Task to complete: Each record must reappear in the answer exactly as it is written.

Supplied records:
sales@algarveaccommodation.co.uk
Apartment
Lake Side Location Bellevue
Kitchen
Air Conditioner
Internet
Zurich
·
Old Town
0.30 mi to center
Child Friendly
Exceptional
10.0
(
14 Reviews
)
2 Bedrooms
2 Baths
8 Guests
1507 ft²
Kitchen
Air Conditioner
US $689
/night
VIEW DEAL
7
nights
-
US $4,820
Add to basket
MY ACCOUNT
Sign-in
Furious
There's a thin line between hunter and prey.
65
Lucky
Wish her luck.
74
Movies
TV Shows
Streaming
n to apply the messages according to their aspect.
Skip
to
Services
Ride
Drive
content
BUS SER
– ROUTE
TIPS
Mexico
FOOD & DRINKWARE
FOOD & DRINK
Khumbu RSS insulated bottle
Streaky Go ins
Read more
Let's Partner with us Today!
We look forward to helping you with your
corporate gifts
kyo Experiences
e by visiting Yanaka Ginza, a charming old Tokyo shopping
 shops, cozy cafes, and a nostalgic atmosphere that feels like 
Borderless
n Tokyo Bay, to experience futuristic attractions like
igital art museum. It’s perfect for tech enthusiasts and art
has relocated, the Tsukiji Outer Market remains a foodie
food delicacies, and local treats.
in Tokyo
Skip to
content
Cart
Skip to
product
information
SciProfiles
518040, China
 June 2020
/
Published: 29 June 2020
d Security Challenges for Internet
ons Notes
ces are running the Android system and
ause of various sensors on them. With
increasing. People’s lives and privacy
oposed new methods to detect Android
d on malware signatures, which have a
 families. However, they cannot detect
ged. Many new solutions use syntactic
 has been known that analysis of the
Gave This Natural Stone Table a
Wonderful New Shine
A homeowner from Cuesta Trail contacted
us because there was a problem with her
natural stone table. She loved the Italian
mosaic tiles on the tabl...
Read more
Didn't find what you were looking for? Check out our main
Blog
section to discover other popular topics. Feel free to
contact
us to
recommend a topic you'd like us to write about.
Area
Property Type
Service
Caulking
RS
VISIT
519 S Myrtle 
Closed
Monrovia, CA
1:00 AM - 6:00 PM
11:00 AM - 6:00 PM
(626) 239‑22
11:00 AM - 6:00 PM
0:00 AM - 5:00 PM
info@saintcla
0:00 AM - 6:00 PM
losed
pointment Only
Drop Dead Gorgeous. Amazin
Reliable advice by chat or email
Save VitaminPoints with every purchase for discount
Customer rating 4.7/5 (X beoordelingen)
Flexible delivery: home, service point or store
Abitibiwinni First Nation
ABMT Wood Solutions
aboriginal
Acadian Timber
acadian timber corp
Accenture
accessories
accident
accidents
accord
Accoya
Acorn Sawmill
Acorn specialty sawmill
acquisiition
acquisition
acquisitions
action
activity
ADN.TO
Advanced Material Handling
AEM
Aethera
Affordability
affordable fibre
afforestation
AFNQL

Task output:
sales@algarveaccommodation.co.uk
Apartment
Lake Side Location Bellevue
Kitchen
Air Conditioner
Internet
Zurich
·
Old Town
0.30 mi to center
Child Friendly
Exceptional
10.0
(
14 Reviews
)
2 Bedrooms
2 Baths
8 Guests
1507 ft²
Kitchen
Air Conditioner
US $689
/night
VIEW DEAL
7
nights
-
US $4,820
Add to basket
MY ACCOUNT
Sign-in
Furious
There's a thin line between hunter and prey.
65
Lucky
Wish her luck.
74
Movies
TV Shows
Streaming
n to apply the messages according to their aspect.
Skip
to
Services
Ride
Drive
content
BUS SER
– ROUTE
TIPS
Mexico
FOOD & DRINKWARE
FOOD & DRINK
Khumbu RSS insulated bottle
Streaky Go ins
Read more
Let's Partner with us Today!
We look forward to helping you with your
corporate gifts
kyo Experiences
e by visiting Yanaka Ginza, a charming old Tokyo shopping
 shops, cozy cafes, and a nostalgic atmosphere that feels like 
Borderless
n Tokyo Bay, to experience futuristic attractions like
igital art museum. It’s perfect for tech enthusiasts and art
has relocated, the Tsukiji Outer Market remains a foodie
food delicacies, and local treats.
in Tokyo
Skip to
content
Cart
Skip to
product
information
SciProfiles
518040, China
 June 2020
/
Published: 29 June 2020
d Security Challenges for Internet
ons Notes
ces are running the Android system and
ause of various sensors on them. With
increasing. People’s lives and privacy
oposed new methods to detect Android
d on malware signatures, which have a
 families. However, they cannot detect
ged. Many new solutions use syntactic
 has been known that analysis of the
Gave This Natural Stone Table a
Wonderful New Shine
A homeowner from Cuesta Trail contacted
us because there was a problem with her
natural stone table. She loved the Italian
mosaic tiles on the tabl...
Read more
Didn't find what you were looking for? Check out our main
Blog
section to discover other popular topics. Feel free to
contact
us to
recommend a topic you'd like us to write about.
Area
Property Type
Service
Caulking
RS
VISIT
519 S Myrtle 
Closed
Monrovia, CA
1:00 AM - 6:00 PM
11:00 AM - 6:00 PM
(626) 239‑22
11:00 AM - 6:00 PM
0:00 AM - 5:00 PM
info@saintcla
0:00 AM - 6:00 PM
losed
pointment Only
Drop Dead Gorgeous. Amazin
Reliable advice by chat or email
Save VitaminPoints with every purchase for discount
Customer rating 4.7/5 (X beoordelingen)
Flexible delivery: home, service point or store
Abitibiwinni First Nation
ABMT Wood Solutions
aboriginal
Acadian Timber
acadian timber corp
Accenture
accessories
accident
accidents
accord
Accoya
Acorn Sawmill
Acorn specialty sawmill
acquisiition
acquisition
acquisitions
action
activity
ADN.TO
Advanced Material Handling
AEM
Aethera
Affordability
affordable fibre
afforestation
AFNQL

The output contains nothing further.